The Star Trek episode The Empath was banned because of its torture scenes
Apparently, when the BBC aired the “Star Trek” episode “Miri,” audiences responded poorly. That episode was a scary, bleak story about a planet of slow-aging children who still recall the centuries-old plague that wiped out their world’s adults. Kirk and co. beam down and contract the plague, growing weird scabs all over their bodies. The Miri character (Kim Darby) is about to turn her planet’s equivalent of 12, however, and now runs the risk of infection. Miri has to convince the other kids, all feral, that Kirk is trustworthy and growing up is okay. Evidently, that episode got a lot of hate mail (though, as noted on the website Space Doubt, the exact nature of the complaints was never revealed).
That was enough, though, for the BBC to be wary. “The Empath” was about to air, and the BBC wasn’t going to take any risks. As such, it outright banned “The Empath” from airing, knowing the episode would be too much for its more sensitive viewers. Indeed, the BBC started to go through its “Star Trek” catalogue more thoroughly, and found two additional episodes it decided to ban: “Plato’s Stepchildren” and “Whom Gods Destroy.” The former featured a group of omnipotent hedonists who psychically forced Kirk and his crew to perform humiliating actions for their entertainment. The latter featured a shape-shifting antagonist who had taken over a mental asylum and formed a cult.
Non-Trekkies might know “Plato’s Stepchildren” as the episode where Kirk kisses Uhura (Nichelle Nichols) and “Whom Gods Destroy” as the episode where Yvonne Craig played a scantily-clad, green-skinned dancer … who was killed by her cult leader. The former was too disturbing for the BBC, and the latter too disturbing … but also too sexy.
The Empath eventually aired in the UK … three decades later
“The Empath” is indeed disturbing, although most Trekkies might remember the episode better for its low budget. The episode came during the show’s third season, at which point the financing had been cut and the series’ creatives had to get inventive. There’s a reason why Gem and the Enterprise’s crew members are held prisoner in a mysterious black space: it assured that the show’s crew didn’t have to build a set. It’s also a little odd that “The Empath” should be singled out, given how many early episodes of “Star Trek” have a horror bent; monsters regularly kill or mange people throughout the series’ entire first season.
The ban was still in place in the mid-1980s. Some researchers have found memos attached to the four episodes in question, reading:
“We feel that [the episodes] all deal most unpleasantly with the already unpleasant subjects of madness, torture, sadism and disease.

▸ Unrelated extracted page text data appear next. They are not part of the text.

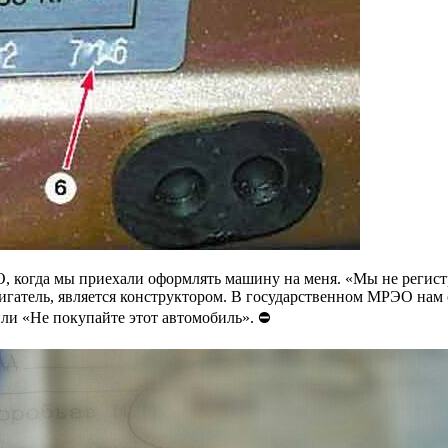
РЭО, когда мы приехали оформлять машину на меня. «Мы не реги
вигатель, является конструктором. В государственном МРЭО нам
ли «Не покупайте этот автомобиль». ⛔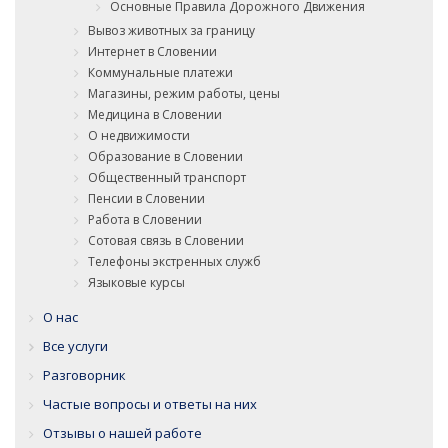
Основные Правила Дорожного Движения
Вывоз животных за границу
Интернет в Словении
Коммунальные платежи
Магазины, режим работы, цены
Медицина в Словении
О недвижимости
Образование в Словении
Общественный транспорт
Пенсии в Словении
Работа в Словении
Сотовая связь в Словении
Телефоны экстренных служб
Языковые курсы
О нас
Все услуги
Разговорник
Частые вопросы и ответы на них
Отзывы о нашей работе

You will appreciate that account must betaken that out of ‘Star Trek’s’ large and enthusiastic following, many are juveniles who would watch the programme no matter what time of day the series is put into the programme schedules.”
“Star Trek” creator Gene Roddenberry eventually saw that memo and objected strenuously, stating at a 1984 news conference (via Den of Geek):
“I disagree [with the ban] very much. ‘Empath’ to me was a beautiful story […] If someone is to say to me, ‘You can’t have hurt and pain,’ I say, ‘Nonsense!’ Suffering and pain are a part of life. They should be handled and handled well. I feel the same way about violence and sex.”
Roddenberry went on to note that fistfights in most action shows — which were common and expected — usually depicted the two pugilists as enjoying their punch-up. Roddenberry objected to “fun violence” on TV, feeling that “hard violence” was healthier and more accurate.
Eventually, though, standards were relaxed. By the time “Star Trek: The Next Generation” was airing on the BBC in the 1990s, the station finally removed the memo and let the previously banned “Trek” episodes be shown to the public. They are now widely seen.